💬 RevOps Discussions

JessBrown
Member

Does anyone have helpful tips on recruiting for a HubSpot RevOps role?

SOLVE

Hi All, 

 

My name is Jess Brown and I am the Head of Demand Gen for OpenEnvoy, a small and thriving Fintech company that is venture backed, looking to hire a HubSpot RevOps manager as soon as possible. This position is a tough one to recruit for as we are looking for someone to own both Marketing and Sales Ops in HubSpot.
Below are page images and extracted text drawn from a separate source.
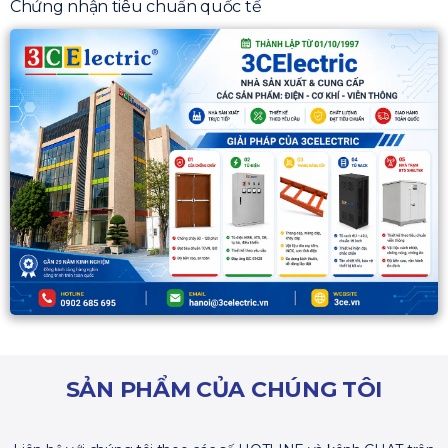
Chứng nhận tiêu chuẩn quốc tế
SẢN PHẨM CỦA CHÚNG TÔI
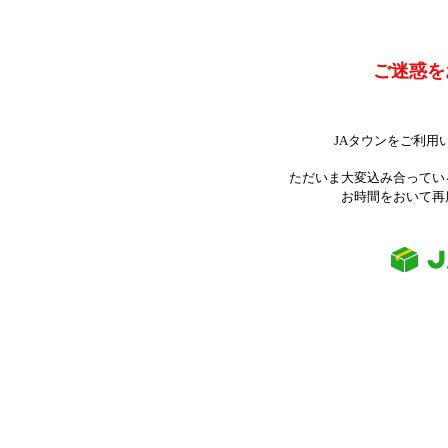
ご迷惑を
JAタウンをご利用
ただいま大変込み合ってい
お時間をおいて再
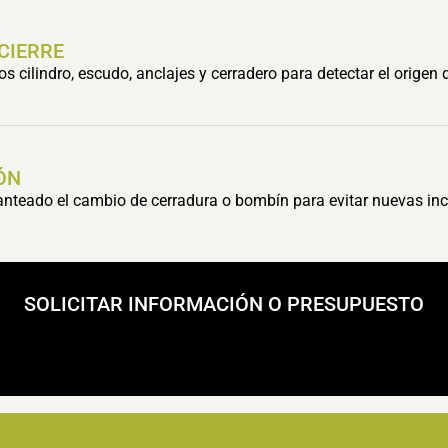
 CIERRE
cilindro, escudo, anclajes y cerradero para detectar el origen 
ÓN
lanteado el cambio de cerradura o bombín para evitar nuevas inc
SOLICITAR INFORMACIÓN O PRESUPUESTO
I thought I would reach out to see if anyone has any helpful tips for finding great candidates for this role? 

 

Here is the link to the job description for reference: https://www.linkedin.com/jobs/view/2616476286/

 

Any advice would be much appreciated and please let me know how I can help as well, thank you!

 

Best,

Jess Brown

jessica@openenvoy.com

1 Accepted solution
Drew_Cohen
Solution
Top Contributor

Does anyone have helpful tips on recruiting for a HubSpot RevOps role?

SOLVE

Hey Jess, I will echo what @jbogaert said below about ensuring the job description speaks to the team(s) that the RevOps role will be collaborating with. From the folks that I've worked with over the last few years who have worked in and/or wanted to work in RevOps-related roles, one of their main drivers was the fact that they loved the idea of a role where they would not be siloed. Many RevOps professionals are people who have worked in sales, marketing, and/or customer service roles and have incredibly unique experience, but never saw themselves 100% aligned with one particular department. These individuals like to think more holistically, and may also have experience working in more than one of those previously mentioned departments. Because of that, ensuring the job description speaks to the value that this role will drive across multiple teams, and the impact it is expected to have on the entire business can be a huge selling point.

 

Additionally, speaking to specific elements of the technology stack that are alongside HubSpot will also help ensure you're getting the best possible pool of candidates. It's likely that RevOps pros will be coming into the role with experience with a variety of other tools -- many that will easily integrate with HubSpot. Speaking to other elements that they are familiar with and/or have experience with will also make a potential role that much more attractive.

 

Hope this helps!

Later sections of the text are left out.